(WHAT TO WORK ON): If pictures appear among the lines below, leave them out while you return exactly the lines from the one with "Various Authors (2000)." through the one with "Guadalajara".

(RECORDS SHOWN):

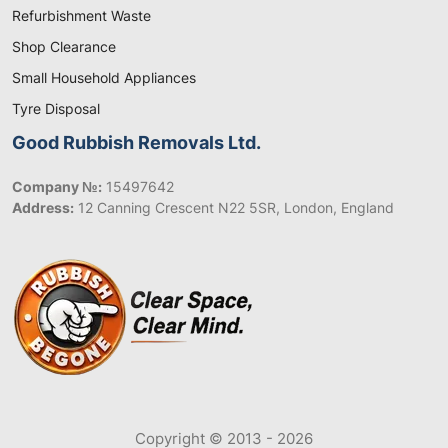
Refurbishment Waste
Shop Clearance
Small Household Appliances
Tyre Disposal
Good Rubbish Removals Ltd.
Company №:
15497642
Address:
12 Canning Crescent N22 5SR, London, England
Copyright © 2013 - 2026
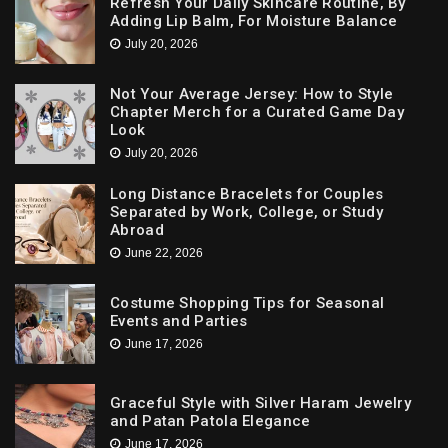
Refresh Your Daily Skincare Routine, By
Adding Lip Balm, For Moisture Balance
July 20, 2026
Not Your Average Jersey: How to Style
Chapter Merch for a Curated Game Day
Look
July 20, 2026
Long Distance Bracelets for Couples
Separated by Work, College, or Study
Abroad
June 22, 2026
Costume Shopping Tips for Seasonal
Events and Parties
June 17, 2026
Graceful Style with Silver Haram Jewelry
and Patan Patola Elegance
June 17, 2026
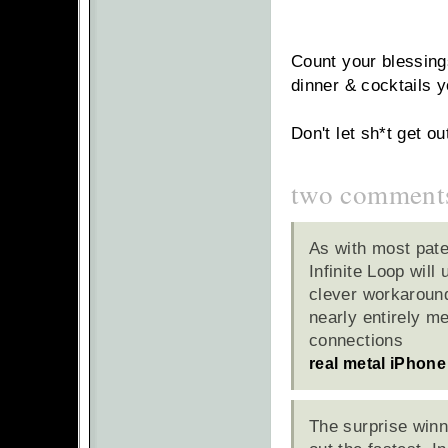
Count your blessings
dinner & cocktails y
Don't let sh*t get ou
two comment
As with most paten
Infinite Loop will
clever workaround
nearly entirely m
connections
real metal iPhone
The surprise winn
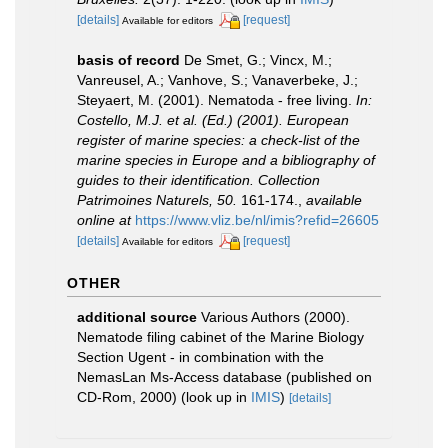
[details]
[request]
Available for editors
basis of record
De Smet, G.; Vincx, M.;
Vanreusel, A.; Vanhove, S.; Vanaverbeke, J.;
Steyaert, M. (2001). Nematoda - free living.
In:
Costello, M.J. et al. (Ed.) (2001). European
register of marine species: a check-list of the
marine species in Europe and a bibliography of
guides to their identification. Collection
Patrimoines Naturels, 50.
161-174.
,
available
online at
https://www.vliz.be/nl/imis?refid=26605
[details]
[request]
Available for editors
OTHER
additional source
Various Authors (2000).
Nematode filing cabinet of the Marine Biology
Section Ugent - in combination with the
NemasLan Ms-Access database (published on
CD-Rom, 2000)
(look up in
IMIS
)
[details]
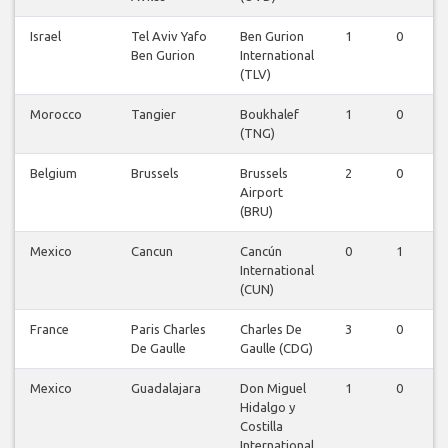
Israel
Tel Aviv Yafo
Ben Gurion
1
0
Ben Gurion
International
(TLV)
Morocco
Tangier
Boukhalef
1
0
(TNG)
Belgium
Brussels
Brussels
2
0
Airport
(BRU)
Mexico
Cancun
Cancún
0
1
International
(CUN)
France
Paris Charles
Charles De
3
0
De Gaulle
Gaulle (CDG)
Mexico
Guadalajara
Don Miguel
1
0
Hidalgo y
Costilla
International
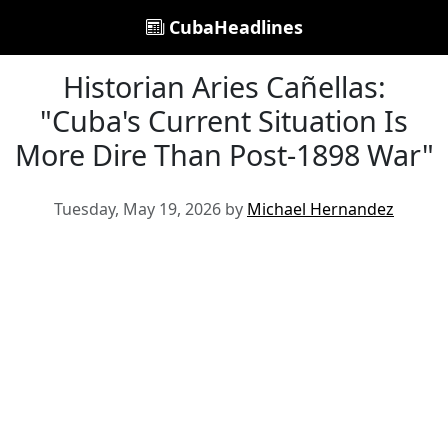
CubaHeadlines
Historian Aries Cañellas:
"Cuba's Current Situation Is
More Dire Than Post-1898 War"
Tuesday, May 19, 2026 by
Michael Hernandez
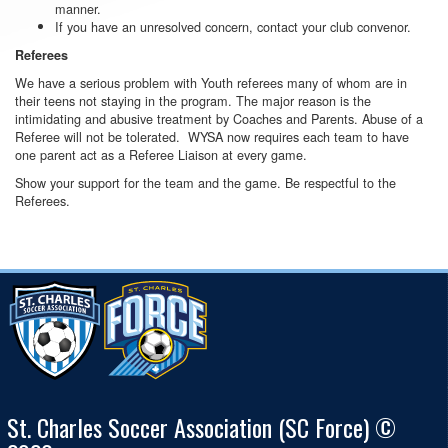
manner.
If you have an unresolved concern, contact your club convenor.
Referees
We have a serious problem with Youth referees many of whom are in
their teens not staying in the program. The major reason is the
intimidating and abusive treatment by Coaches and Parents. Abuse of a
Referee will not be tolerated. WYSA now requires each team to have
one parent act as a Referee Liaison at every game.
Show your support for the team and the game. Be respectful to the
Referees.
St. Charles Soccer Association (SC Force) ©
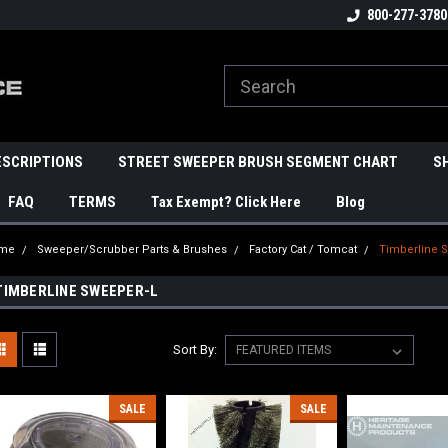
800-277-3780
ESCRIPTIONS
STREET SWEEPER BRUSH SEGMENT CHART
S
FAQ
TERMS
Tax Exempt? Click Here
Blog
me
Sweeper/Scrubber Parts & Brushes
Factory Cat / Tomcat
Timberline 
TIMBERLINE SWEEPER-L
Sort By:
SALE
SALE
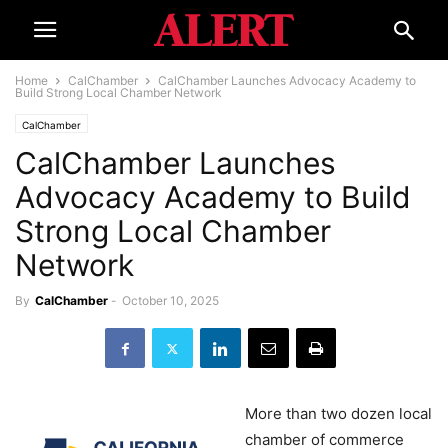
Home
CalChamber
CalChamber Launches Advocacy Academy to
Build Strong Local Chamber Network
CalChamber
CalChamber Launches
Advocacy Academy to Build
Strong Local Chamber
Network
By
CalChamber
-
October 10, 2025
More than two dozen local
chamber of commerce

(ANSWER SPACE):
Various Authors (2000).
Nematode filing cabinet of the Marine Biology
Section Ugent - in combination with the
NemasLan Ms-Access database (published on
CD-Rom, 2000)
(look up in
IMIS
)
[details]
Israel
Tel Aviv Yafo
Ben Gurion
1
0
Ben Gurion
International
(TLV)
Morocco
Tangier
Boukhalef
1
0
(TNG)
Belgium
Brussels
Brussels
2
0
Airport
(BRU)
Mexico
Cancun
Cancún
0
1
International
(CUN)
France
Paris Charles
Charles De
3
0
De Gaulle
Gaulle (CDG)
Mexico
Guadalajara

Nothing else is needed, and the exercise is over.